By Mike Colpitts
U.S. Treasury bonds hitting their lowest levels in all-time history sent mortgage rates to record all-time lows again this week. The 30-year fixed rate mortgage dropped to an average of 3.75% in the Freddie Mac survey. It was the fifth straight week that mortgage rates hit new record all-time lows.
The rate of the 10-year Treasury bond hit 1.629% in Wednesday afternoon trading, the lowest the benchmark security has reached in the history of trading in financial markets. The drop in Treasury rates and indexes in other financial markets is being triggered by financial uncertainty in Europe.
“Concerns over tensions in the Eurozone led to a decline in long term Treasury bond yields helping to bring fixed mortgage rates to new record lows,” said Freddie Mac chief economist Frank Nothaft. “Compared to a year ago, rates on 30-year fixed rate mortgages are almost 0.9 percentage points lower.”
The lower rates are driving some consumers to refinance home mortgages, and especially first time buyers to enter the housing market. Home prices in most areas of the country, however, continue to decline amid concerns over the greater U.S. economy.

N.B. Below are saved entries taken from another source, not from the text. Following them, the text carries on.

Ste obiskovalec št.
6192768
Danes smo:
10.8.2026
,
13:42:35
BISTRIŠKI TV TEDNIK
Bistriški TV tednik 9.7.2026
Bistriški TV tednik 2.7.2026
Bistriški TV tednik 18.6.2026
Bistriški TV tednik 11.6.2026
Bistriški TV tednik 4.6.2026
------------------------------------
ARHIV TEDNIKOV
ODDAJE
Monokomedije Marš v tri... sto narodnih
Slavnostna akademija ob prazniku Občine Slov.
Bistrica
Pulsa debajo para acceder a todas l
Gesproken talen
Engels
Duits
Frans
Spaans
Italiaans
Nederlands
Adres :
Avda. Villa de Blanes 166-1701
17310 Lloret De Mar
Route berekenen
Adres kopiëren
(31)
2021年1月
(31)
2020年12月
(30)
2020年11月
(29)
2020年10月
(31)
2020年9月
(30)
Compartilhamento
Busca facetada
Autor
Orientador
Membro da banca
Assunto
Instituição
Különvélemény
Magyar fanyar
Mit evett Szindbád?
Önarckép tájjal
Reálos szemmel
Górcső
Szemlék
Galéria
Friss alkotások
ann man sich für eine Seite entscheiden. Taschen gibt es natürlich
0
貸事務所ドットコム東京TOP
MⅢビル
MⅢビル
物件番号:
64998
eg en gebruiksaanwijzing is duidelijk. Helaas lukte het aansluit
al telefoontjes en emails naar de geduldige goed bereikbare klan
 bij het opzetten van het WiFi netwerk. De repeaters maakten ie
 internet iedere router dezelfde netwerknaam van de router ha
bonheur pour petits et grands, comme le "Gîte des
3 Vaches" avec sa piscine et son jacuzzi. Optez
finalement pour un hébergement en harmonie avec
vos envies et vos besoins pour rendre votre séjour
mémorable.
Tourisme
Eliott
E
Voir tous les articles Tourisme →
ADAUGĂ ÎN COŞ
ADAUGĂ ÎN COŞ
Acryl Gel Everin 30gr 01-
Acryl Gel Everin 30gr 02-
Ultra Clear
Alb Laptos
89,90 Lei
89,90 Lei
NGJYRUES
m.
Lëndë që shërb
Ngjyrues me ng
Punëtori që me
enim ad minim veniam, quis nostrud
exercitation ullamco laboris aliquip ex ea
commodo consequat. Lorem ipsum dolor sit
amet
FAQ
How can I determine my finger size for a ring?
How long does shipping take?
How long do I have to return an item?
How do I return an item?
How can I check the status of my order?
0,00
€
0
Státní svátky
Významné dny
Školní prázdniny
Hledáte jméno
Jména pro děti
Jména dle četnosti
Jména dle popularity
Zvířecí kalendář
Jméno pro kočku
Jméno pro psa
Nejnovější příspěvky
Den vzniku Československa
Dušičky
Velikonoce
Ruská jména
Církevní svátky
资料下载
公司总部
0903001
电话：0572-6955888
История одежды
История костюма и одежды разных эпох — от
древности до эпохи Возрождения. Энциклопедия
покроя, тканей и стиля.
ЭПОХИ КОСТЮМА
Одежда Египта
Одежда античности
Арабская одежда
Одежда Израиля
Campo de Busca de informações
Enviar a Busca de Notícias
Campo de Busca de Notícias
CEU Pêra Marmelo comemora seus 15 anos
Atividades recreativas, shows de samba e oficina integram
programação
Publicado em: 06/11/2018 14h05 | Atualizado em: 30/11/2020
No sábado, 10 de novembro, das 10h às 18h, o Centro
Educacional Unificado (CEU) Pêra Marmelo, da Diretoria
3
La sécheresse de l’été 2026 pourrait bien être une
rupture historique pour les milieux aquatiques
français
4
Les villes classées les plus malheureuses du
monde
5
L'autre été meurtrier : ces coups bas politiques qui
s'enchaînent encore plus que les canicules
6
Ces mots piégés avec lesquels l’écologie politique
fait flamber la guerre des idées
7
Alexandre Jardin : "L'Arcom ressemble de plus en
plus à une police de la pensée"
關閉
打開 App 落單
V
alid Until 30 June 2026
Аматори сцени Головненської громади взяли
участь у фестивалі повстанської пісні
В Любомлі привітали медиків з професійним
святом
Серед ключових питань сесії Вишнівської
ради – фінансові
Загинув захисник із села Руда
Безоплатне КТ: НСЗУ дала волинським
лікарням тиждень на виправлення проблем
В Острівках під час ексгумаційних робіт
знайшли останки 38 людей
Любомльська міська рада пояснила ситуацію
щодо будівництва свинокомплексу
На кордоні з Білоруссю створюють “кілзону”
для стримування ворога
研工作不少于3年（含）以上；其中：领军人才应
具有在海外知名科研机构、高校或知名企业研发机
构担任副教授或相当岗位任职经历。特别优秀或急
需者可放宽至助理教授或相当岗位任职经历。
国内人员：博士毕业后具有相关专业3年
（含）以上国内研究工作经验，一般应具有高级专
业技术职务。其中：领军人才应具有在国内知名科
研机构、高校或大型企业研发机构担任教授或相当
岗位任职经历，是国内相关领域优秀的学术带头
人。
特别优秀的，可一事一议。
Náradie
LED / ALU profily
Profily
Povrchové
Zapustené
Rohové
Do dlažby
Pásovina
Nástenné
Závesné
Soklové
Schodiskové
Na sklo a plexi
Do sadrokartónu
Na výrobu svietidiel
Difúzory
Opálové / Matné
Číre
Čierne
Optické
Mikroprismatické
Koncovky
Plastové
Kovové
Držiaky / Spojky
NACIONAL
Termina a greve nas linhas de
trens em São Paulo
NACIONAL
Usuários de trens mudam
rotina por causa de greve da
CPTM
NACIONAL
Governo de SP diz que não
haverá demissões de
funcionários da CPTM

The fixed 15-year mortgage also dropped to a new record low, hitting 2.97% with an average 0.7 point for borrowers seeking the shorter term mortgage. Last week the same loan was 3.04%.
The 5-year adjustable rate mortgage rose a single basis point in the Freddie Mac survey, to 2.84% for the week from the prior week. However, only about 5% of all borrowers applying for home loans these days are opting for adjustable rates since fixed loans are so low. The 1-year ARM remained unchanged for the week at 2.75%.